One trader in New York described the muni market Friday as "dead." No municipalities scheduled bond sales, in either the competitive or negotiated sectors.

"I'm not seeing a thing, literally," said another trader in New York. "I'm on extreme skeleton staff. We've gotten about one call. I don't see anything going on. It's very quiet."

The subdued trading came on the heels of a rally last month to close out a turbulent 2008 for munis.

The three major weekly Bond Buyer bond indexes now show their lowest yields since at least October.

The Bond Buyer municipal bond index is at 99-03, up from 94-29 a month ago. The index is still down substantially over the past year.

Trades reported to the Municipal Securities Rulemaking Board were mixed.

A customer bought from a dealer a New York City general obligation bond Series G maturing 2035 at a yield of 5.75%, down a basis point from Wednesday.

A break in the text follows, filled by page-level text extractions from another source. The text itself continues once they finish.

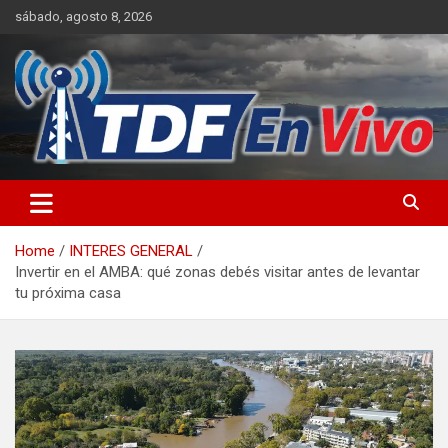
Skip
sábado, agosto 8, 2026
to
content
sitio web de noticias
Home
INTERES GENERAL
Invertir en el AMBA: qué zonas debés visitar antes de levantar
tu próxima casa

A customer bought from a dealer an Anaheim Public Financing Authority lease revenue bond, maturing 2025, at 6.9%, unchanged from Wednesday, the last day the market was open.

The placid day for munis contrasted with a rocky session in the Treasury market. Treasuries tumbled despite a report showing the sharpest contraction in manufacturing activity in decades in December.

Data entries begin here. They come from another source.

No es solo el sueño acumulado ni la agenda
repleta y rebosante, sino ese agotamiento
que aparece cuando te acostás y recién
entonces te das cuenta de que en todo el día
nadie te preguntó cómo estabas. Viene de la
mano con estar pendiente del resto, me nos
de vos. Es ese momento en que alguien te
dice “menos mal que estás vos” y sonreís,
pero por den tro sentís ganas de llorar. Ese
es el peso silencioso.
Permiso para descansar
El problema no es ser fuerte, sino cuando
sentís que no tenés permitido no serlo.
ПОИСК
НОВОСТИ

The Institute for Supply Management's gauge of manufacturing shrank to 32.4 in December, down from 36.2 in November and 50 in July. A number below 50 signals a contraction in manufacturing. Economists expected a reading of 35.5, according to Thomson Reuters.

This was the weakest reading in nearly three decades.

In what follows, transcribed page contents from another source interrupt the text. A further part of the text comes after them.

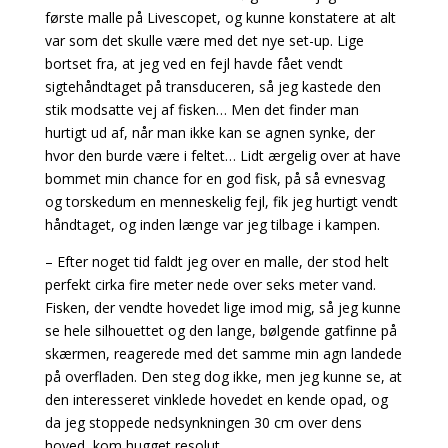
første malle på Livescopet, og kunne konstatere at alt
var som det skulle være med det nye set-up. Lige
bortset fra, at jeg ved en fejl havde fået vendt
sigtehåndtaget på transduceren, så jeg kastede den
stik modsatte vej af fisken… Men det finder man
hurtigt ud af, når man ikke kan se agnen synke, der
hvor den burde være i feltet… Lidt ærgelig over at have
bommet min chance for en god fisk, på så evnesvag
og torskedum en menneskelig fejl, fik jeg hurtigt vendt
håndtaget, og inden længe var jeg tilbage i kampen.
– Efter noget tid faldt jeg over en malle, der stod helt
perfekt cirka fire meter nede over seks meter vand.
Fisken, der vendte hovedet lige imod mig, så jeg kunne
se hele silhouettet og den lange, bølgende gatfinne på
skærmen, reagerede med det samme min agn landede
på overfladen. Den steg dog ikke, men jeg kunne se, at
den interesseret vinklede hovedet en kende opad, og
da jeg stoppede nedsynkningen 30 cm over dens
hoved, kom hugget resolut.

Indexes measuring new orders and prices sank to their lowest levels since the late 1940s, ISM said.

Kim A. Rupert, managing director of global fixed income at Action Economics LLC, said data continue to reflect a struggling economy and "add to concerns that this will be a pretty deep and long-lasting recession."

The market staged a counterintuitive response - stocks rose and Treasuries fell.

The yield on the benchmark 10-year Treasury swelled 19 basis point to 2.41%. The 30-year Treasury added 15 basis points to 2.82%. The two-year note climbed 10 basis points to yield 0.86%.

The Dow Jones industrial average, meanwhile, surged 258 points, or 2.9%.

Normally bad economic news pushes Treasury prices up because it stimulates appetite for safe-haven investments. Treasuries, though, have been on such a robust rally it would be hard to push prices up further with more bad news, Rupert said.

In other words, she said, in dragging Treasury yields down the market has already braced for further weakness in manufacturing.

The yield on the 10-year Treasury compressed below 2.08% last month after reaching as high as 4% in October.

"We're just seeing some profit-taking [in Treasuries] after yields are still hovering near record lows," she said. "It's just hard to buy at these levels."

Rupert expects a broad sell-off in Treasuries at some point, as "this huge flight-to-safety bid has to unwind."

Once the unwinding begins, Rupert said, "everybody and their brother is going to be trying to get out of that trade at the same time."